(urth) Like a good Neighbor
David Stockhoff
dstockhoff at verizon.net
Mon Nov 21 09:23:07 PST 2011
On 11/21/2011 11:34 AM, Gerry Quinn wrote:
> *From:* David Stockhoff <mailto:dstockhoff at verizon.net>
> On 11/20/2011 8:29 PM, Gerry Quinn wrote:
> > > It was as if my spirit had gone and left my body unoccupied as it did
> > > on Green; but in this case it had returned, and my memories (such as
> > > they were) were those of the body and not those of the spirit.
>
> > You're right, Gerry. This is merely a clumsy metaphor. Wolfe should
> know
> > better than to expose hapless readers to such misleading cues. He meant
> > to say that Horn felt really awful.
> You can take it literally, if you like. He’s talking of the period
> when he lay semi-conscious in the pit, and his fragmented memories of
> that time are dissociated from his returned spirit. He even contrasts
> it with the time he actually died.
> Why not tackle the more substantive issues? Do you think Horn died,
> and if so when? Before or after the time he ‘saw’ the long-nosed man?

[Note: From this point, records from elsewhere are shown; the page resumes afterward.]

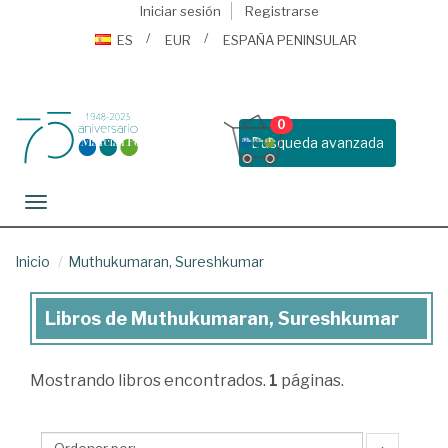
Iniciar sesión
Registrarse
ES
EUR
ESPAÑA PENINSULAR
0
Busqueda avanzada
Toggle navigation
Inicio
Muthukumaran, Sureshkumar
Libros de Muthukumaran, Sureshkumar
Libros
de
Mostrando
libros encontrados.
1
páginas.
Muthukumaran,
Sureshkumar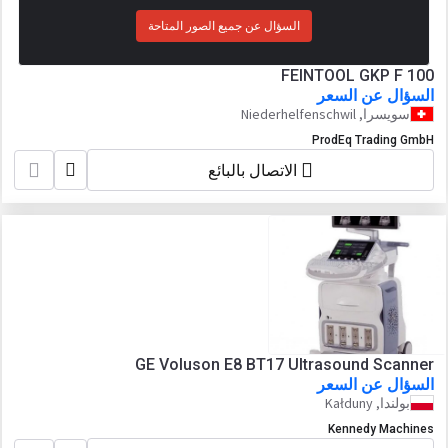
السؤال عن جميع الصور المتاحة
FEINTOOL GKP F 100
السؤال عن السعر
سويسرا, Niederhelfenschwil
ProdEq Trading GmbH
الاتصال بالبائع
GE Voluson E8 BT17 Ultrasound Scanner
السؤال عن السعر
بولندا, Kałduny
Kennedy Machines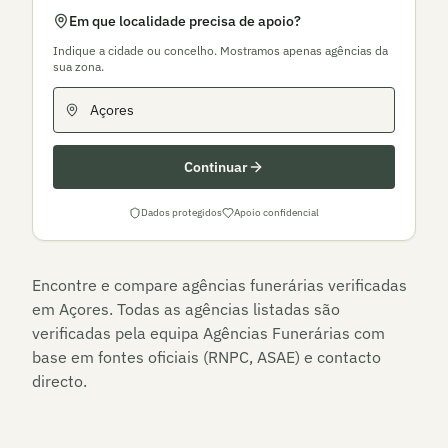
Em que localidade precisa de apoio?
Indique a cidade ou concelho. Mostramos apenas agências da
sua zona.
Continuar
Dados protegidos
Apoio confidencial
Encontre e compare agências funerárias verificadas
em
Açores
. Todas as agências listadas são
verificadas pela equipa Agências Funerárias com
base em fontes oficiais (RNPC, ASAE) e contacto
directo.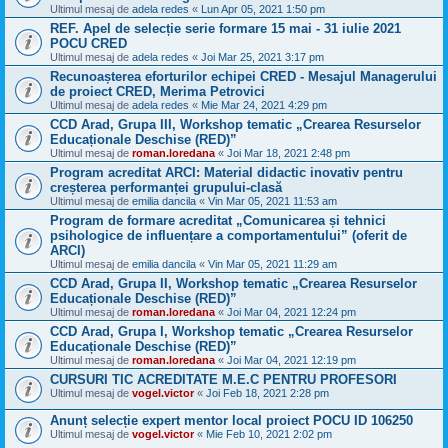
Ultimul mesaj de
adela redes
«
Lun Apr 05, 2021 1:50 pm
REF. Apel de selecție serie formare 15 mai - 31 iulie 2021
POCU CRED
Ultimul mesaj de
adela redes
«
Joi Mar 25, 2021 3:17 pm
Recunoașterea eforturilor echipei CRED - Mesajul Managerului
de proiect CRED, Merima Petrovici
Ultimul mesaj de
adela redes
«
Mie Mar 24, 2021 4:29 pm
CCD Arad, Grupa III, Workshop tematic „Crearea Resurselor
Educaționale Deschise (RED)”
Ultimul mesaj de
roman.loredana
«
Joi Mar 18, 2021 2:48 pm
Program acreditat ARCI: Material didactic inovativ pentru
creșterea performanței grupului-clasă
Ultimul mesaj de
emilia dancila
«
Vin Mar 05, 2021 11:53 am
Program de formare acreditat „Comunicarea și tehnici
psihologice de influențare a comportamentului” (oferit de
ARCI)
Ultimul mesaj de
emilia dancila
«
Vin Mar 05, 2021 11:29 am
CCD Arad, Grupa II, Workshop tematic „Crearea Resurselor
Educaționale Deschise (RED)”
Ultimul mesaj de
roman.loredana
«
Joi Mar 04, 2021 12:24 pm
CCD Arad, Grupa I, Workshop tematic „Crearea Resurselor
Educaționale Deschise (RED)”
Ultimul mesaj de
roman.loredana
«
Joi Mar 04, 2021 12:19 pm
CURSURI TIC ACREDITATE M.E.C PENTRU PROFESORI
Ultimul mesaj de
vogel.victor
«
Joi Feb 18, 2021 2:28 pm
Anunț selecție expert mentor local proiect POCU ID 106250
Ultimul mesaj de
vogel.victor
«
Mie Feb 10, 2021 2:02 pm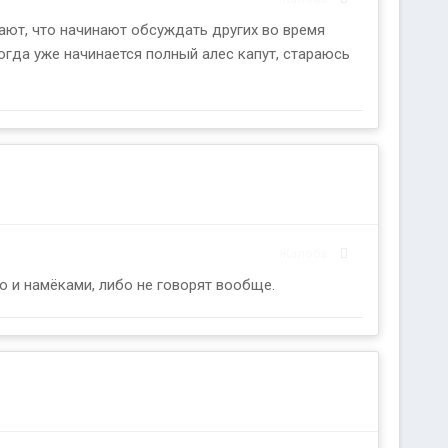
чают, что начинают обсуждать других во время
огда уже начинается полный алес капут, стараюсь
Жалоба
о и намёками, либо не говорят вообще.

> Before or after he got thirsty?
And the substantive issues are always those that Gerry focuses on. By
definition. I can't help but observe that you yourself have made not the
slightest attempt to show how you see the timing of that event and how
it proves your theory, except to assert, absurdly, that:
"When the long-nose man bent over him, he was already suffering thirst,
so if he died then it happened *after* this time, in which case Babbie
saw him alive." When the Neighbor bent over Horn and sent Horn to
Nettle, he WAS dying of thirst. Krait then brings him water, so
obviously he didn't die after that, from thirst. A freshman in English
could work this out without even appealing to supernatural intervention.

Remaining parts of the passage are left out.